◆ **EXERCISE BRIEF**
Return all the entries exactly, keeping pictures out.

(Records drawn from a dataset)

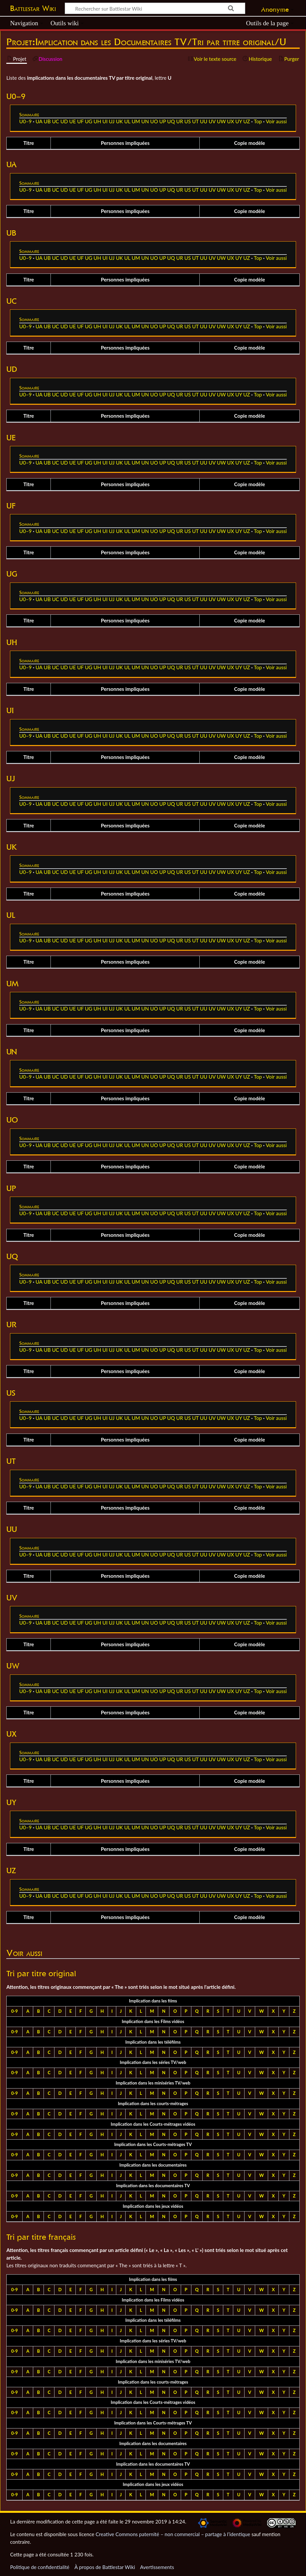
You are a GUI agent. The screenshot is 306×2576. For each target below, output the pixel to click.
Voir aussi (276, 121)
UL (127, 121)
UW (221, 121)
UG (88, 121)
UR (179, 121)
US (187, 121)
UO (154, 121)
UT (195, 121)
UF (80, 121)
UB (47, 121)
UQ (171, 121)
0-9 (14, 2011)
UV (212, 121)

◆ **WRITTEN RESPONSE**
You are a GUI agent. The screenshot is 306×2576. For each target below, output the pixel to click.
Voir aussi (276, 121)
UL (127, 121)
UW (221, 121)
UG (88, 121)
UR (179, 121)
US (187, 121)
UO (154, 121)
UT (195, 121)
UF (80, 121)
UB (47, 121)
UQ (171, 121)
0-9 (14, 2011)
UV (212, 121)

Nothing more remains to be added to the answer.